AMD’s performance in CB20 was breathtaking — and still is, frankly, if you look at the overclocked numbers. I hit this overclock courtesy of a polar vortex that dropped outside temperatures to ~10F.It’s interesting to see Sapphire Rapids winning past the Threadripper 3990X with just 56 cores compared to AMD’s 64 — a 15 percent core-count deficit is nothing to sneeze at, and AMD’s extra cores have long helped it win past Intel in the enterprise and workstation market. These results may explain why AMD will pack as many as 96 cores in its upcoming Zen 4 platform. Increasing core counts offers the smaller company a solid chance of staying ahead of the competition, particularly when combined with the single-thread improvements Zen 4 will bring to the table.
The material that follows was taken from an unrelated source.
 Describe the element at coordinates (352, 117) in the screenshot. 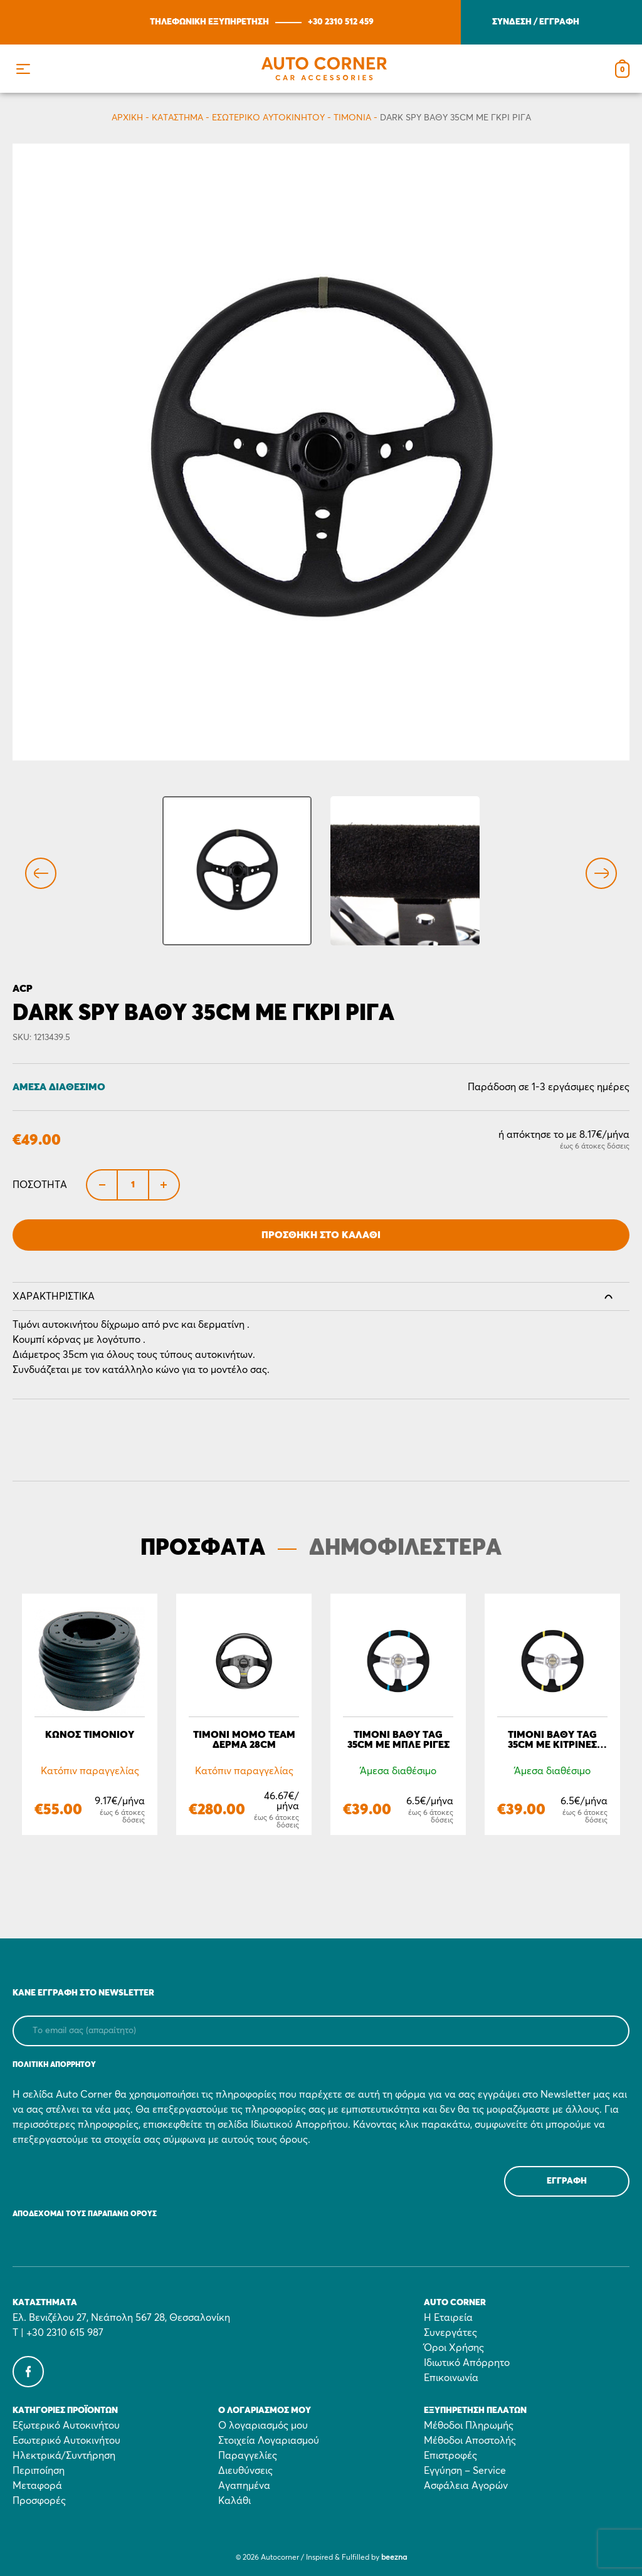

The other thing to remember about a chip like Sapphire Rapids is that it has far more memory bandwidth than the Ryzen Threadripper 3990X. AMD’s top-end workstation CPU is limited to four channels of DDR4, while Sapphire Rapids has eight channels of DDR5. We would not expect this to impact Cinebench results — that test is quite core-centric and is minimally impacted by the memory subsystem — but performance in other benchmarks could absolutely be impacted.
Intel has been aggressively pushing its own performance and product introductions and we expect that to continue in 2022 – 2023. AMD has done well so far in the face of a resurgent Intel, but Zen 4 will need to hit the market firing on all thrusters when it arrives later this year.